TASK TO CARRY OUT: Transcription of the full listing is required, character for character.

PROVIDED INFORMATION START

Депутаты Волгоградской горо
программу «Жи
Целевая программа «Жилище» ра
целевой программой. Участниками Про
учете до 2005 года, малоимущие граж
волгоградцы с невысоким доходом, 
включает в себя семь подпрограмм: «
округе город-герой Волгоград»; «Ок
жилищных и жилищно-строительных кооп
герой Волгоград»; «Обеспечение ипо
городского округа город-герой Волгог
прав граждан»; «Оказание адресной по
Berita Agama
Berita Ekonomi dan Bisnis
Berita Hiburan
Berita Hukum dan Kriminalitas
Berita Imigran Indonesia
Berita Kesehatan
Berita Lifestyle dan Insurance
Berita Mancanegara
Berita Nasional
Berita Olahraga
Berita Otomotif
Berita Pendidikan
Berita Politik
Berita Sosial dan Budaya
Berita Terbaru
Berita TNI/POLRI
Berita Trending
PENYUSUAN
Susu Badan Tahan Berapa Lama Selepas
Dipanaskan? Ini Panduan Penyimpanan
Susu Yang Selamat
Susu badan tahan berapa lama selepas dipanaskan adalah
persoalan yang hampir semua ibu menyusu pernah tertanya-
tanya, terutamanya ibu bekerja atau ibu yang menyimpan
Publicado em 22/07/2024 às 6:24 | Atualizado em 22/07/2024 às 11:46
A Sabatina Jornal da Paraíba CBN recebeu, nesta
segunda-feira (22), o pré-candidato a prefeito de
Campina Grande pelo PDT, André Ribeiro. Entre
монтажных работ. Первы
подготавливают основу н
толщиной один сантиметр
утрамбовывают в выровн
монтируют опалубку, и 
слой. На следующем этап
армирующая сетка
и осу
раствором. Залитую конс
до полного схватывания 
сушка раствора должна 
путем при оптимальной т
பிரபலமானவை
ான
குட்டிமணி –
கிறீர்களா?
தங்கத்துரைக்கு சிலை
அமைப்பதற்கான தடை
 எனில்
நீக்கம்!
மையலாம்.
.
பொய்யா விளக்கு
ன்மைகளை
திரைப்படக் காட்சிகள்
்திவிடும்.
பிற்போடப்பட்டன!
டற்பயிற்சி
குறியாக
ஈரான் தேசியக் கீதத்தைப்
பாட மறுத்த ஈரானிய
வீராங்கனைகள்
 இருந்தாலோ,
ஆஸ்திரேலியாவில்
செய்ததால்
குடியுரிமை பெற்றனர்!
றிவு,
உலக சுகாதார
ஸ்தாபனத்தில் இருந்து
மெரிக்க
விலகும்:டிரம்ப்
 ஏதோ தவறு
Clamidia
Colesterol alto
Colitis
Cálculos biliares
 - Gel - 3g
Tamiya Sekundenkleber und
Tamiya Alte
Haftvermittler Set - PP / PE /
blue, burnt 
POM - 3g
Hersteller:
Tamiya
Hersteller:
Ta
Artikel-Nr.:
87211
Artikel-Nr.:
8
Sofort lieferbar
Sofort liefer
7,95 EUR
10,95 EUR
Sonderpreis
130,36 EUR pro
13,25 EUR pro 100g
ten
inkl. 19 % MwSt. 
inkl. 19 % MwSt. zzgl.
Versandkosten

PROVIDED INFORMATION END

ANSWER BOX:
Депутаты Волгоградской горо
программу «Жи
Целевая программа «Жилище» ра
целевой программой. Участниками Про
учете до 2005 года, малоимущие граж
волгоградцы с невысоким доходом, 
включает в себя семь подпрограмм: «
округе город-герой Волгоград»; «Ок
жилищных и жилищно-строительных кооп
герой Волгоград»; «Обеспечение ипо
городского округа город-герой Волгог
прав граждан»; «Оказание адресной по
Berita Agama
Berita Ekonomi dan Bisnis
Berita Hiburan
Berita Hukum dan Kriminalitas
Berita Imigran Indonesia
Berita Kesehatan
Berita Lifestyle dan Insurance
Berita Mancanegara
Berita Nasional
Berita Olahraga
Berita Otomotif
Berita Pendidikan
Berita Politik
Berita Sosial dan Budaya
Berita Terbaru
Berita TNI/POLRI
Berita Trending
PENYUSUAN
Susu Badan Tahan Berapa Lama Selepas
Dipanaskan? Ini Panduan Penyimpanan
Susu Yang Selamat
Susu badan tahan berapa lama selepas dipanaskan adalah
persoalan yang hampir semua ibu menyusu pernah tertanya-
tanya, terutamanya ibu bekerja atau ibu yang menyimpan
Publicado em 22/07/2024 às 6:24 | Atualizado em 22/07/2024 às 11:46
A Sabatina Jornal da Paraíba CBN recebeu, nesta
segunda-feira (22), o pré-candidato a prefeito de
Campina Grande pelo PDT, André Ribeiro. Entre
монтажных работ. Первы
подготавливают основу н
толщиной один сантиметр
утрамбовывают в выровн
монтируют опалубку, и 
слой. На следующем этап
армирующая сетка
и осу
раствором. Залитую конс
до полного схватывания 
сушка раствора должна 
путем при оптимальной т
பிரபலமானவை
ான
குட்டிமணி –
கிறீர்களா?
தங்கத்துரைக்கு சிலை
அமைப்பதற்கான தடை
 எனில்
நீக்கம்!
மையலாம்.
.
பொய்யா விளக்கு
ன்மைகளை
திரைப்படக் காட்சிகள்
்திவிடும்.
பிற்போடப்பட்டன!
டற்பயிற்சி
குறியாக
ஈரான் தேசியக் கீதத்தைப்
பாட மறுத்த ஈரானிய
வீராங்கனைகள்
 இருந்தாலோ,
ஆஸ்திரேலியாவில்
செய்ததால்
குடியுரிமை பெற்றனர்!
றிவு,
உலக சுகாதார
ஸ்தாபனத்தில் இருந்து
மெரிக்க
விலகும்:டிரம்ப்
 ஏதோ தவறு
Clamidia
Colesterol alto
Colitis
Cálculos biliares
 - Gel - 3g
Tamiya Sekundenkleber und
Tamiya Alte
Haftvermittler Set - PP / PE /
blue, burnt 
POM - 3g
Hersteller:
Tamiya
Hersteller:
Ta
Artikel-Nr.:
87211
Artikel-Nr.:
8
Sofort lieferbar
Sofort liefer
7,95 EUR
10,95 EUR
Sonderpreis
130,36 EUR pro
13,25 EUR pro 100g
ten
inkl. 19 % MwSt. 
inkl. 19 % MwSt. zzgl.
Versandkosten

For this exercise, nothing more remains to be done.